Restricted Advance Shell - examples of challenges

Hi Community contributors,

Starting Sophos Firewall v19, with the addition of many comprehensive logging enhancements in the GUI, and in-line with industry best-practices, access to the Advance Shell is restricted to licensed commercial versions of the product.

Partners and certified architect engineers have an option with Not-for-Resale license to set up labs or customer PoC with unrestricted advanced shell. Also, Sophos Support is able access the Advanced Shell via support access channel. Hence, in case of critical issues, support can still can access it.

Sophos Firewall has been incrementally improved since v18 with comprehensive logging enhancements in the GUI (Better search, filtering, configurations, SD-WAN logs, VPN logs, gateway logs etc). However, we acknowledge that Advance Shell restriction might have created challenges in certain database related configurations, especially for home users.

Please help us understand the specific examples of challenges you face due to this restriction - configurations where GUI and console tools are reaching the limits. We will suggest the possible workaround for the specific scenario. We will also plan and gradually improve the product for those scenario.


Sophos Firewall Product Team

  • Did anything change in v19 in this matter? With 18.5 i only see this:

  • I specifically run my own Exchange Server for my private mail domain. This is a good opportunity to test out new updates or configurations and to find problematic WAF rules. Sure, I can just migrate my 3 mailboxes to MS365, but for me WAF on home devices was always a good opportunity to test something out in a somewhat real environment without to disrupt any businesses. Additionally I publish a synology NAS through WAF to use their cloud and web functionalities.

  • Hi,

    please start a new thread covering your issue.

    Thank you


    Xeon 1225v5 6gb ram, SSID, 4 NICs 20w - v19 EAP

    XG115W - v18.5.2

    If a post solves your question please use the 'Verify Answer' button.

  • I have installed a Sophos XG at home, to get more experience and play with new versions. Now i have the update from 18 to 19 and my SSL VPN from my iphone is not coming up. How should i solve this without log on console? There is nothing in the GUI log. I only see incoming and outgoing connections in packet capture. Nothing on openVPN log.
    In our business installation we have to disable IPS explicit on some rules. Crazy enough, because in GUI not active, i can not test this on my home license.
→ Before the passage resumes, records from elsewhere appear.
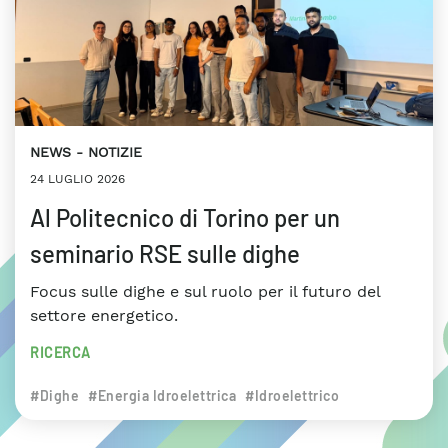
NEWS
NOTIZIE
24 LUGLIO 2026
Al Politecnico di Torino per un
seminario RSE sulle dighe
Focus sulle dighe e sul ruolo per il futuro del
settore energetico.
RICERCA
#Dighe
#Energia Idroelettrica
#Idroelettrico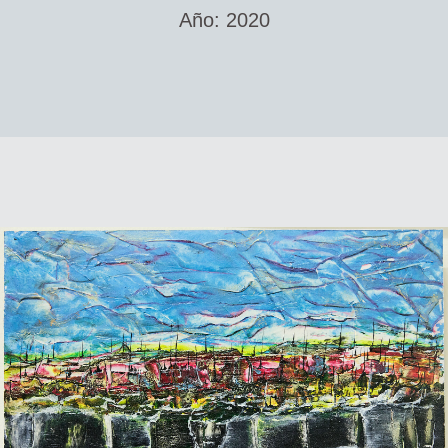
Año: 2020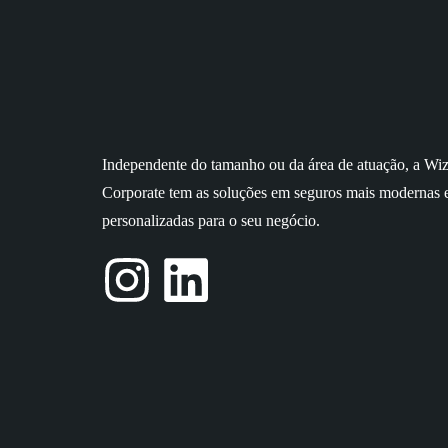
Independente do tamanho ou da área de atuação, a Wi
Corporate tem as soluções em seguros mais modernas 
personalizadas para o seu negócio.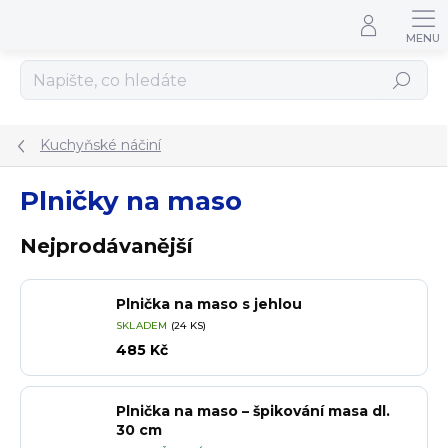
Přejít na obsah
Hledat
Kuchyňské náčiní
Plničky na maso
Nejprodávanější
Plnička na maso s jehlou
SKLADEM
(24 KS)
485 Kč
Plnička na maso – špikování masa dl.
30 cm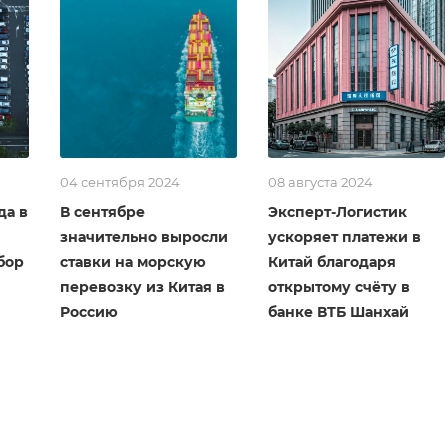
04 сентября 2024
08 августа 2024
да в
В сентябре
Эксперт-Логистик
значительно выросли
ускоряет платежи в
бор
ставки на морскую
Китай благодаря
перевозку из Китая в
открытому счёту в
Россию
банке ВТБ Шанхай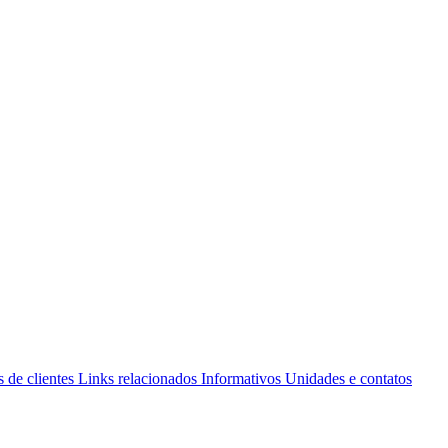
 de clientes
Links relacionados
Informativos
Unidades e contatos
  • Logging and getting access to mysql db. Logging, for example, VPN or certificate error details do not appear in the standard log viewer. All the logs plus tail + grep are very useful to do debugging; Access to mysql db. I had more than once needed access to DB to check that the firewall rule was correct; where the hosts and networks are used. Few times, I was not able to delete an object that UI was reporing, the object is still used. Using db commands, I was able to find the rule, which did not appear in the UI at all.

    I would say, logging 90%, accessing DB 10%.
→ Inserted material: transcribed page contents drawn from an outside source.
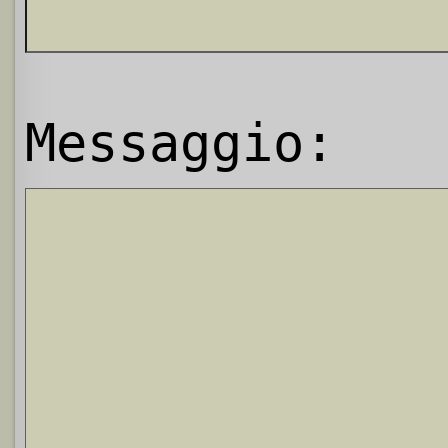
Messaggio: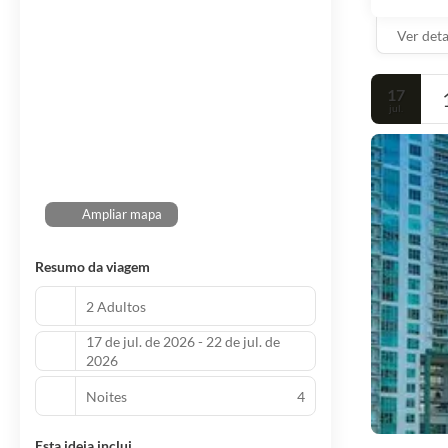
Ver det
17
jul.
Ampliar mapa
Resumo da viagem
2 Adultos
17 de jul. de 2026 - 22 de jul. de
2026
Noites
4
Esta ideia inclui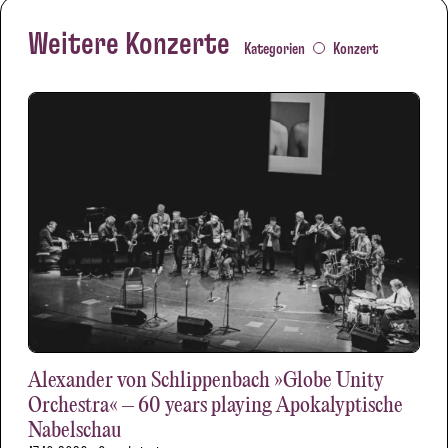
Weitere Konzerte
Kategorien
Konzert
Alexander von Schlippenbach »Globe Unity
Orchestra« – 60 years playing Apokalyptische
Nabelschau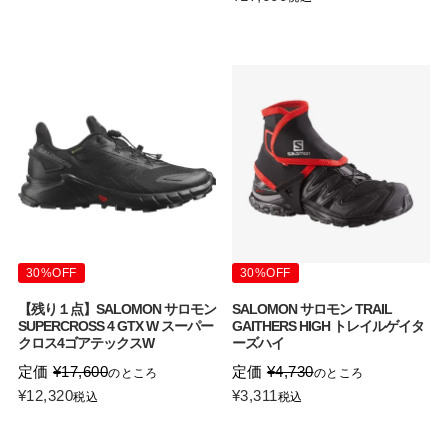
30%OFF
30%OFF
【残り１点】SALOMON サロモン
SALOMON サロモン TRAIL
SUPERCROSS 4 GTX W スーパー
GAITHERS HIGH トレイルゲイタ
クロス4ゴアテックスW
ーズハイ
定価
¥
17,600
定価
¥
4,730
のところ
のところ
¥
12,320
¥
3,311
税込
税込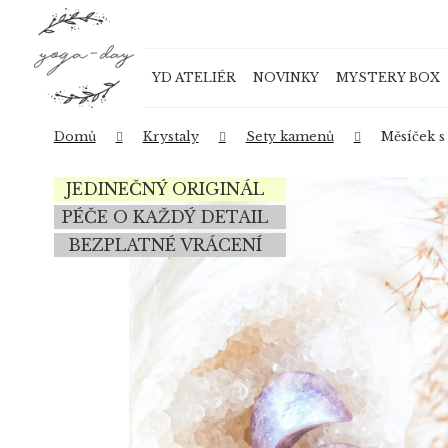
K
Přejít
o
na
Zpět
Zpět
obsah
š
do
do
YD ATELIÉR
NOVINKY
MYSTERY BOX
í
obchodu
obchodu
k
Domů
Krystaly
Sety kamenů
Měsíček s
JEDINEČNÝ ORIGINÁL
PÉČE O KAŽDÝ DETAIL
BEZPLATNÉ VRÁCENÍ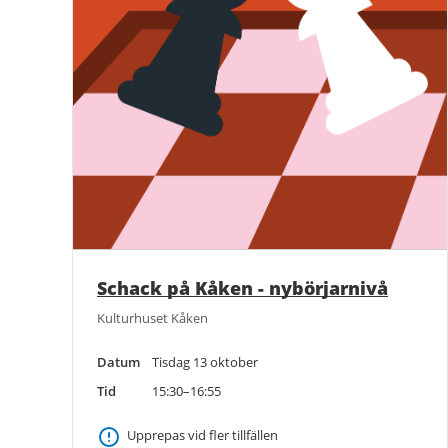
Schack på Kåken - nybörjarnivå
Kulturhuset Kåken
Datum
Tisdag 13 oktober
Tid
15:30–16:55
Upprepas vid fler tillfällen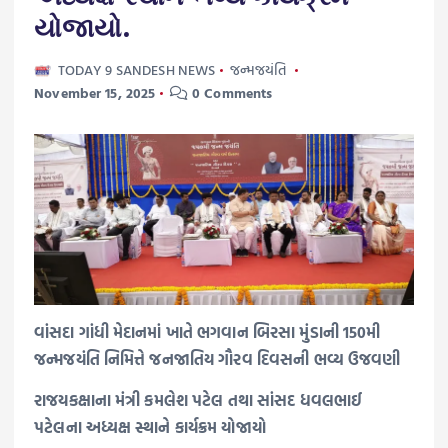
યોજાયો.
TODAY 9 SANDESH NEWS
જન્મજયંતિ
November 15, 2025
0 Comments
વાંસદા ગાંધી મેદાનમાં ખાતે ભગવાન બિરસા મુંડાની 150મી
જન્મજયંતિ નિમિત્તે જનજાતિય ગૌરવ દિવસની ભવ્ય ઉજવણી
રાજયકક્ષાના મંત્રી કમલેશ પટેલ તથા સાંસદ ધવલભાઈ
પટેલના અધ્યક્ષ સ્થાને કાર્યક્રમ યોજાયો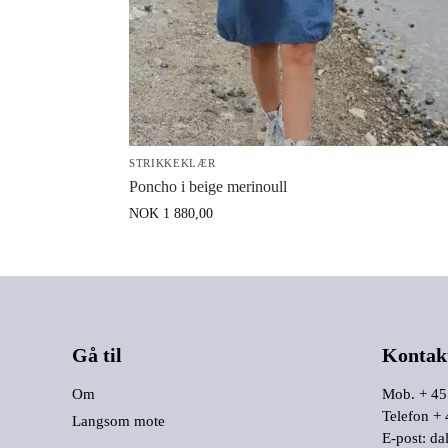
STRIKKEKLÆR
Poncho i beige merinoull
NOK
1 880,00
Gå til
Kontak
Om
Mob. + 45
Telefon +
Langsom mote
E-post:
da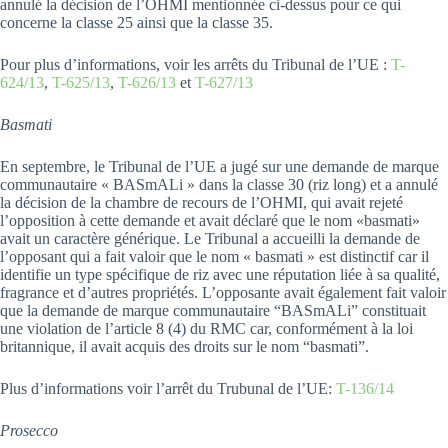
annulé la décision de l’OHMI mentionnée ci-dessus pour ce qui
concerne la classe 25 ainsi que la classe 35.
Pour plus d’informations, voir les arrêts du Tribunal de l’UE :
T-
624/13
,
T-625/13
,
T-626/13
et
T-627/13
Basmati
En septembre, le Tribunal de l’UE a jugé sur une demande de marque
communautaire « BASmALi » dans la classe 30 (riz long) et a annulé
la décision de la chambre de recours de l’OHMI, qui avait rejeté
l’opposition à cette demande et avait déclaré que le nom «basmati»
avait un caractère générique. Le Tribunal a accueilli la demande de
l’opposant qui a fait valoir que le nom « basmati » est distinctif car il
identifie un type spécifique de riz avec une réputation liée à sa qualité,
fragrance et d’autres propriétés. L’opposante avait également fait valoir
que la demande de marque communautaire “BASmALi” constituait
une violation de l’article 8 (4) du RMC car, conformément à la loi
britannique, il avait acquis des droits sur le nom “basmati”.
Plus d’informations voir l’arrêt du Trubunal de l’UE:
T-136/14
Prosecco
    Do not say that logging can be performed using the poor log viewer available from UI, which is not.


  • Just curious, Do you not have a valid license as a Sophos Architect? 


  • Is this a transparent SMTP scan engine or a MTA? 


  • Do you see any related logs in the logviewer --> VPN? Because it should pick up traffic coming to the module. You could double check the packet capture and look for the port. 

    And you can do the same IPS disable in Console like on your business installation. Console is still open. Advanced Shell is closed. IPS Log should show the same blocks like logviewer. 


  • Are you a Sophos Partner or Customer? Just to understand the use case here. 


  • Never used transparent proxy mode so yeah, it's configured as MTA.